Los parados son personas. Parece una obviedad pero no está de más insistir en ello. Los "casi" cinco millones de parados son personas, individuos desolados que se ven impedidos de realizarse, frustrados, marginados y olvidados por un sistema que, como mucho, los salva del hambre física gracias a precarios subsidios, a la beneficencia o, en la mayoría de los casos, a las redes de solidaridad familiar.
Cinco millones de personas, con casi 1,4 millones de familias con todos sus miembros en paro, totalizan un drama insoportable, que trasciende subjetivamente de todos los análisis econométricos que puedan hacerse, de todas las evaluaciones técnicas o políticas.
La envergadura del problema es tal que lo lógico sería que quienes lo han provocado -y no son sólo quienes ahora gobiernan- se apresuraran, compungidos, a invocar una reacción colectiva masiva, unitaria, encaminada a detectar con precisión las causas de la catástrofe y a explorar todas las actuaciones precisas para ponerle coto. Porque la dimensión del desaguisado es espectacular y algo habremos hecho pésimamente los españoles.
Lucha por las migajas de un poder desacreditado
Durante tres lustros, algunas tímidas voces alertaban a contracorriente del peligro que representaba mantener un sector construcción gravemente recalentado durante tanto tiempo. Se olvidó la necesidad de promover la modernización de nuestra economía, basada en el ladrillo y en el turismo de sol y playa. Se criticaba entonces a los malos augures y, mientras se mantenían estímulos fiscales para recalentar aún más la construcción, se afirmaba insistentemente que el inmobiliario experimentaría un "aterrizaje suave".

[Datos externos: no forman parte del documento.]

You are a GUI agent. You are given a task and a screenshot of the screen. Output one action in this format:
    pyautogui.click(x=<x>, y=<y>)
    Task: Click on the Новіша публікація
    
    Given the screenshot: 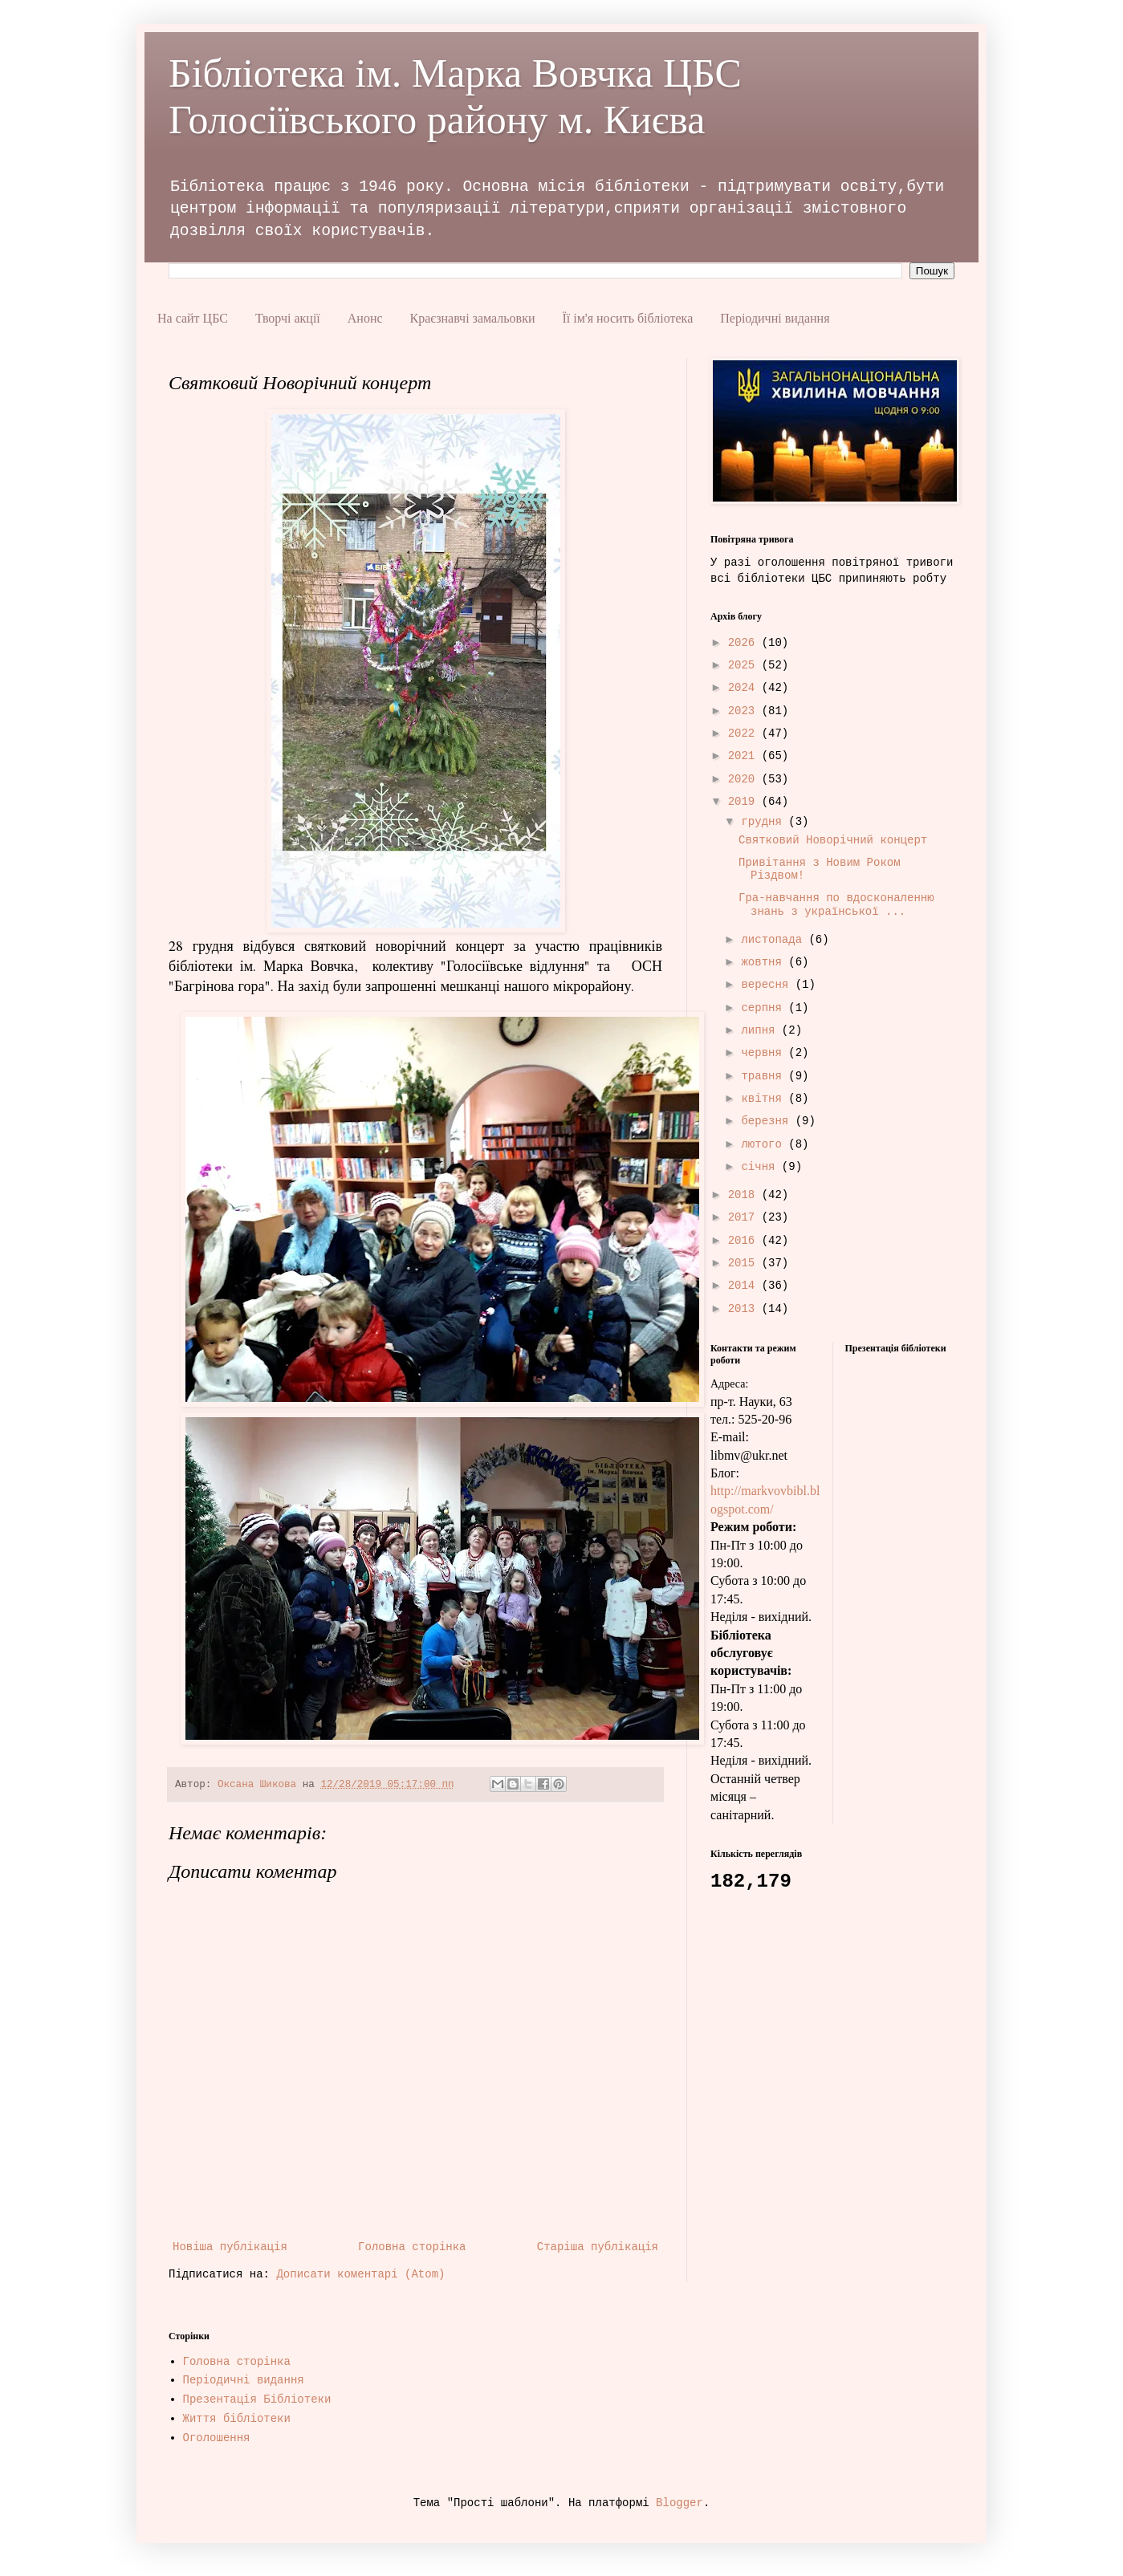 What is the action you would take?
    pyautogui.click(x=230, y=2247)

El Banco de España recomendaba mientras tanto aspirinas para curar la enfermedad mortal en que nos estábamos embarcando. Y el Gobierno y la oposición pugnaban por destacar en una competición demagógica y vacía. Lo cierto es que en los programas electorales del PP y del PSOE para las elecciones del 2008, cuando la crisis era ya una realidad tangible, los dos grandes partidos prometían a los españoles el pleno empleo. Los dos aseguraban que eran capaces de crear en el cuatrienio siguiente más de dos millones de nuevos empleos. Es lo que se llama sentido de la prospectiva.
En las actuales circunstancias, si existiera la suficiente madurez política, los grandes grupos políticos se apresurarían a convergir, a sentarse a la mesa a dialogar y negociar, a trasmitir a la ciudadanía perpleja y asustada una mínima esperanza de poner coto a esta sangría y de habilitar nuevas ideas para remontar la pendiente. Pero no: unos y otros continúan enfrascados en polémicas que no interesan a nadie, pugnando por las migajas de un poder que está ya completamente desacreditado.
La madurez de esta sociedad frena la desesperación, pero el sufrimiento empieza a ser insoportable. No deberíamos arriesgarnos sin tomar decisiones trascendentes a que la indignación rebase el punto de no retorno.